The answer must be one number: how many lines of the records contain "Boat".

(Stored entries)
____________________
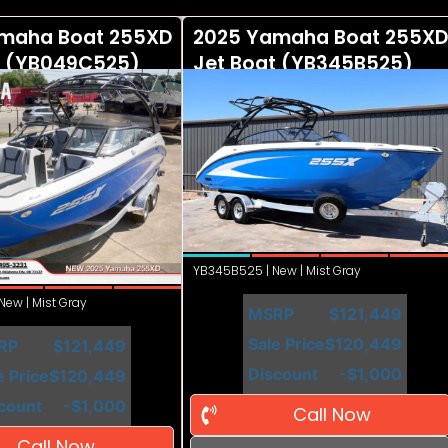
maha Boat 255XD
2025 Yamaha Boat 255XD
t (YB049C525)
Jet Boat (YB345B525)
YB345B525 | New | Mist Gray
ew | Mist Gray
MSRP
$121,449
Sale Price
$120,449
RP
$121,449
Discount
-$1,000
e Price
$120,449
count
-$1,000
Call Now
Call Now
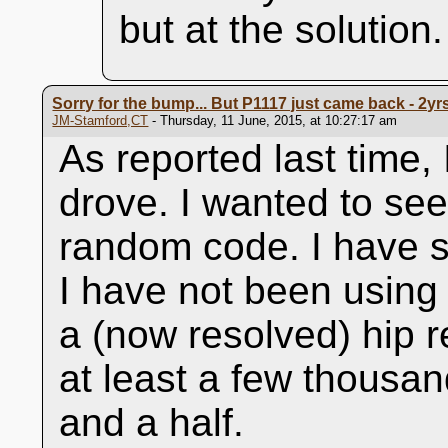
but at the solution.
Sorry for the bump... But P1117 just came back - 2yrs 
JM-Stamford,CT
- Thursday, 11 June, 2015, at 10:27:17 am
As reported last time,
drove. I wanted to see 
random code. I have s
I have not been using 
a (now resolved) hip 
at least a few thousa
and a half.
____________________
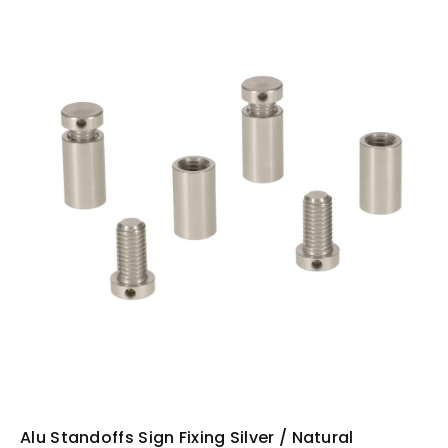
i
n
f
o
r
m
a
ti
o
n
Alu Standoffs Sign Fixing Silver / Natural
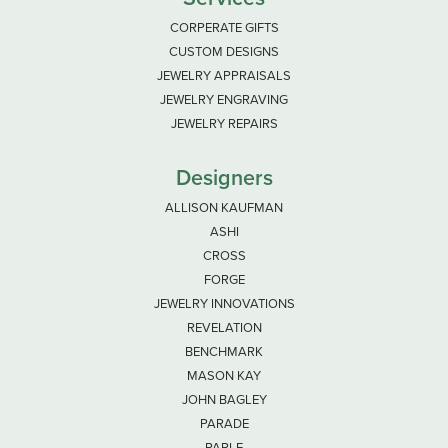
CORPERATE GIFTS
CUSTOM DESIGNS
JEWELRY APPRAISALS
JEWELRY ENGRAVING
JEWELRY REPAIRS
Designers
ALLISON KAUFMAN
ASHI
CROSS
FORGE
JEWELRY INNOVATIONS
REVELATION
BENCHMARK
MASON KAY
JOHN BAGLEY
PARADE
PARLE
____________________
**Response**:
3